Ergens in de verte is de uitgang. Ik zit gevangen in het duister. Gevangen in een schemerwereld. Niets lijkt meer wat het was. Alles voelt vreemd. M’n hart raast door m’n keel. Ik droom. Of toch niet? Ik weet het niet meer. Wat is nog echt?
M’n vingertoppen drukken zich vast in het leer van de stoelleuning. Het voelt alsof ik ieder moment door de stoel heen ga zakken en zal vallen in een onmetelijke diepte. Dit kan toch niet kloppen? Gebeurt dit echt?

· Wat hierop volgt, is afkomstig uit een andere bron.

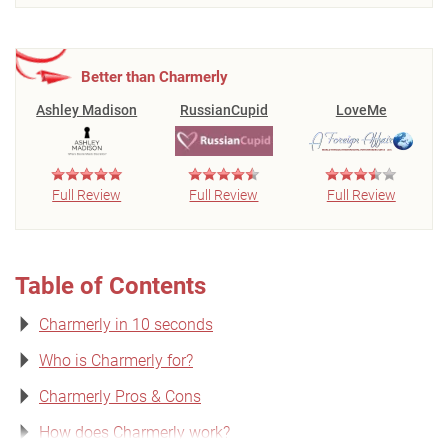
Better than Charmerly
Ashley Madison
RussianCupid
LoveMe
Full Review
Full Review
Full Review
Table of Contents
Charmerly in 10 seconds
Who is Charmerly for?
Charmerly Pros & Cons
How does Charmerly work?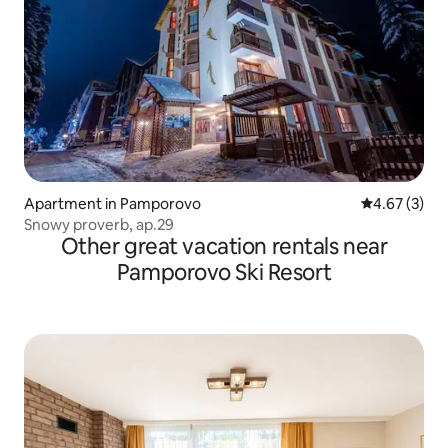
Apartment in Pamporovo
4.67 out of 
4.67 (3)
Snowy proverb, ap.29
Other great vacation rentals near
Pamporovo Ski Resort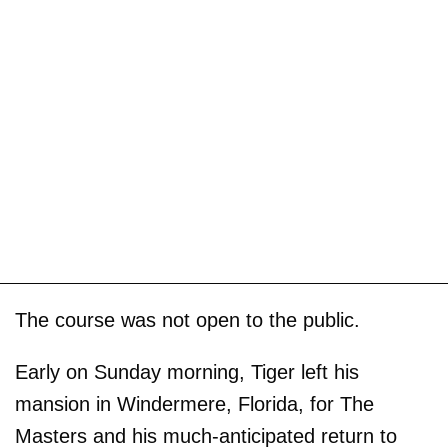
The course was not open to the public.
Early on Sunday morning, Tiger left his
mansion in Windermere, Florida, for The
Masters and his much-anticipated return to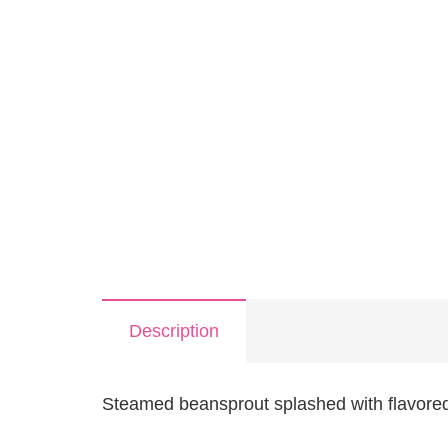
Description
Steamed beansprout splashed with flavore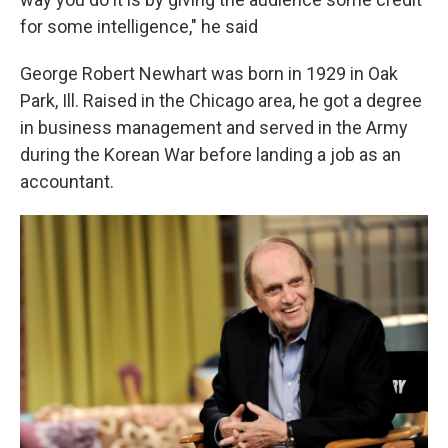
for some intelligence," he said
George Robert Newhart was born in 1929 in Oak
Park, Ill. Raised in the Chicago area, he got a degree
in business management and served in the Army
during the Korean War before landing a job as an
accountant.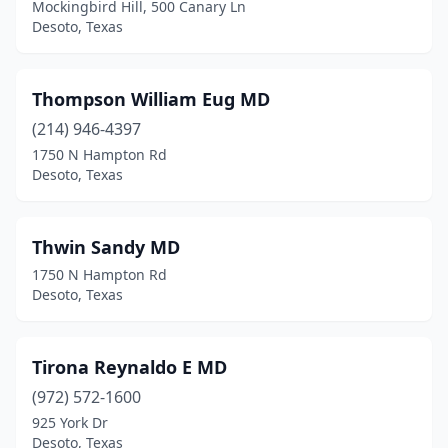
Mockingbird Hill, 500 Canary Ln
Desoto, Texas
Thompson William Eug MD
(214) 946-4397
1750 N Hampton Rd
Desoto, Texas
Thwin Sandy MD
1750 N Hampton Rd
Desoto, Texas
Tirona Reynaldo E MD
(972) 572-1600
925 York Dr
Desoto, Texas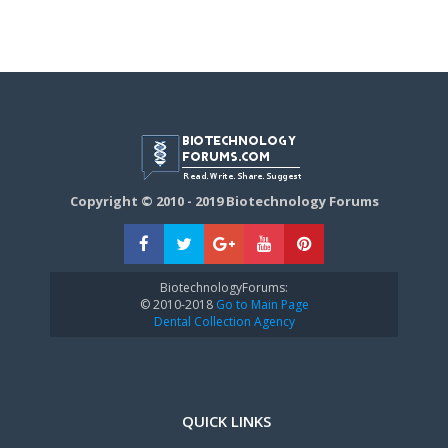
Copyright © 2010 - 2019 Biotechnology Forums
BiotechnologyForums:
© 2010-2018
Go to Main Page
Dental Collection Agency
QUICK LINKS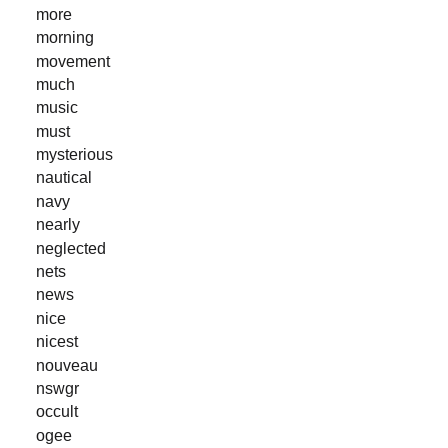
more
morning
movement
much
music
must
mysterious
nautical
navy
nearly
neglected
nets
news
nice
nicest
nouveau
nswgr
occult
ogee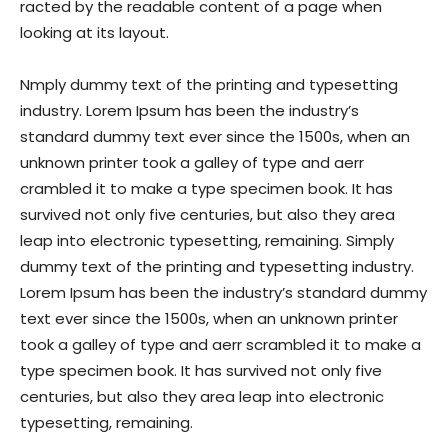
racted by the readable content of a page when
looking at its layout.
Nmply dummy text of the printing and typesetting
industry. Lorem Ipsum has been the industry’s
standard dummy text ever since the 1500s, when an
unknown printer took a galley of type and aerr
crambled it to make a type specimen book. It has
survived not only five centuries, but also they area
leap into electronic typesetting, remaining. Simply
dummy text of the printing and typesetting industry.
Lorem Ipsum has been the industry’s standard dummy
text ever since the 1500s, when an unknown printer
took a galley of type and aerr scrambled it to make a
type specimen book. It has survived not only five
centuries, but also they area leap into electronic
typesetting, remaining.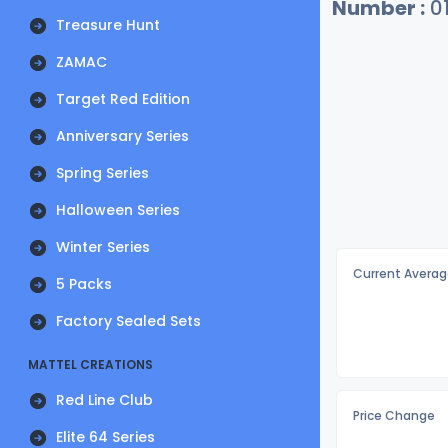
Number :
0
Treasure Hunt
ZAMAC
Target Red Edition
Anniversary Series
Spring Series
Halloween Series
Winter Series
Current Averag
5 Packs
Factory Sealed Sets
MATTEL CREATIONS
Red Line Club
Price Change
Elite 64 Series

Het voelt als vallen zoals je dat kan doen in een ravijn in je naarste dromen. Maar dit keer word ik niet wakker. ‘Het is helemaal mis, het is echt helemaal mis ’ schreeuwt iets in mij. De paniek neemt nu echt volledig bezit van me. M’n hoofd staat op springen, een enorme druk bouwt zich op. Als een Finse sauna zonder uitgang. ‘Ik wil eruit, nu!‘
Ik begin te lopen omdat ik niet langer kan stil blijven staan bij dit gevoel. Maar ik kan nergens heen. Het gevoel volgt mij overal
Logisch ook, het zit in mij. Dit plotselinge besef doet me haast gek worden van angst. ‘Hoe kom ik er dan ooit uit ? Als dit in mij zit?’, vraagt een stem. ‘Focus je, focus je op iets. Dit gaat straks weer over, echt’ probeert een ander. Ik loop in wanhoop naar de wastafel en dompel mijn hoofd maar weer eens onder de koude waterstraal die uit de kraan klettert. Dit geeft zowaar even wat verlichting, maar ik voel de angst alweer oplaaien. M’n lijf zet zich schrap voor wat nu gaat komen.
Plots staat een huisgenoot in de deuropening. ‘Ben je klaar hier? Ik wil graag even douchen’ klinkt het. Z’n stem klinkt hol en ver weg. ‘Ja joh, tuurlijk. Ga je gang’, hoor ik mezelf antwoorden. Ook mijn stem klinkt ver weg. ‘Ik word hier ter plekke hartstikke gek‘, denk ik. ‘Niks laten merken, gewoon normaal doen. Ga naar je kamer, ga zitten op je bank. Dit gaat straks gewoon over!‘ Ik volg het advies van mijn innerlijke susser op maar geloof hem voor geen meter. Ik doe mijn kamerdeur dicht en wacht af totdat mijn huisgenoot klaar is met douchen en zich weer naar beneden begeeft. De wastafel zal ik die nacht nog regelmatig een bezoek brengen, iedere keer weer hopend dat deze me nu wel de rust zal bieden die ik zo nodig heb.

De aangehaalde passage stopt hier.